Module 12 Lesson 3: Output Parsing and Validation
Structured safety. Using Pydantic and JSON schemas to ensure the agent's output is machine-readable and error-free.
Output Parsing: The Structured Shield
A text response like "The price is $150" is hard for a computer to validate. A JSON response like {"price": 150, "currency": "USD"} is easy to validate. In agentic systems, we use Structured Output to prevent the LLM from drifting into creative (but incorrect) prose.
1. Using Pydantic for Validation
Pydantic is a Python library that enforces data types. In an agentic flow, we can force the model to fill in a Pydantic object.
from pydantic import BaseModel, Field
class StockReport(BaseModel):
symbol: str = Field(description="The ticker symbol")

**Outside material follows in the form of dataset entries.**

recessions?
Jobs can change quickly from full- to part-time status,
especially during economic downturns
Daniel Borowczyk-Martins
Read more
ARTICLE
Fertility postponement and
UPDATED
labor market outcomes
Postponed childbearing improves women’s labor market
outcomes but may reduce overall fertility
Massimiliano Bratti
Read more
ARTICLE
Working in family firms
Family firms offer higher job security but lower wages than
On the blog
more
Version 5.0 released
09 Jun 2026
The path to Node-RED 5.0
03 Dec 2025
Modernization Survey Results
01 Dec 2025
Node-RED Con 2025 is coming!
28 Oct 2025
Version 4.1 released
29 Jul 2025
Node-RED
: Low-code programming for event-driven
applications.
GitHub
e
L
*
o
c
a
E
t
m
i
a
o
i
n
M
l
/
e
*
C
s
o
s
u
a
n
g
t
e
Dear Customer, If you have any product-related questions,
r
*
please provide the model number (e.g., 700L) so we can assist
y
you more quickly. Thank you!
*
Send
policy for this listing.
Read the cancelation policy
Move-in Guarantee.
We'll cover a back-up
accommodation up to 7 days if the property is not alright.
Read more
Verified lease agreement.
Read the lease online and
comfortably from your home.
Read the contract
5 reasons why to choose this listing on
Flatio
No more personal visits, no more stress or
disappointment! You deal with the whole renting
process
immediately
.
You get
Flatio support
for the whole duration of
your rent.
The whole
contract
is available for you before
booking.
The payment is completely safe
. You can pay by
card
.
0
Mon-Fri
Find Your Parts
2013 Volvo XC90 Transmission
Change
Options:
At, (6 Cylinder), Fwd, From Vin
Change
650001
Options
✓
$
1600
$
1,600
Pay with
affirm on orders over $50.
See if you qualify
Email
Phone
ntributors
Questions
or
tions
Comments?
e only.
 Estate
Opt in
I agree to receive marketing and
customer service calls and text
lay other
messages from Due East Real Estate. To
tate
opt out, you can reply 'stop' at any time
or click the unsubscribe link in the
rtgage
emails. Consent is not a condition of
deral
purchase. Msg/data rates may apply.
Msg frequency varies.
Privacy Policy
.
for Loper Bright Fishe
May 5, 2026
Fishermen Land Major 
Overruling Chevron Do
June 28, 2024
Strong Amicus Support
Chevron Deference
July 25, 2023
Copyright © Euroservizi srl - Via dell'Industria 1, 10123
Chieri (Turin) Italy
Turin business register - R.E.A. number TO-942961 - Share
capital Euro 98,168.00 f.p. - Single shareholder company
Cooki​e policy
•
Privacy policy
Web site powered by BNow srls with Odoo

price: float = Field(description="The current price")
is_bullish: bool = Field(description="Is the sentiment positive?")
If the LLM tries to put "banana" in the price field, the code will fail before the bad data reaches your database.
2. Pydantic -> Prompt Conversion
You don't have to manually write the prompt for JSON. Frameworks like LangChain can convert your Pydantic class into a schema the LLM understands.
The Prompt generated automatically:
"Return the output in the following JSON format: { 'symbol': 'string', 'price': 'number' ... }"
3. Visualizing the Validation Pipe
graph LR
User[Query] --> Brain[LLM Brain]
Brain --> Raw[Raw String JSON]
Raw --> Parser[Pydantic Parser]
Parser -- Success --> App[Application logic]
Parser -- Fail --> Feedback[Send error back to LLM]
Feedback --> Brain
4. The "Correction" Loop
When the Parser fails (e.g., the JSON is missing a comma), you don't crash. You send the Python Error Message back to the LLM.
- System: "Your JSON was invalid: 'Expecting property name at line 3 column 5'. Please fix it and return the corrected JSON."
- Models like GPT-4 are excellent at fixing their own syntax errors when provided with the error log.
5. Why Validating "Types" Prevents Hallucinations
Hallucinations often happen when a model gets "wordy." By forcing it into a strict JSON schema, you take away its ability to wander. It has to find a number for the price field. If it can't find one, it's more likely to trigger a null or an error than to hide the failure in a long sentence.
Key Takeaways
- Structured Output makes AI reliable enough for software integration.
- Pydantic is the industry standard for defining these structures.
- Automated Correction Loops fix 90% of syntax errors.
- Restricting a model's format is a powerful method for restricting its hallucinations.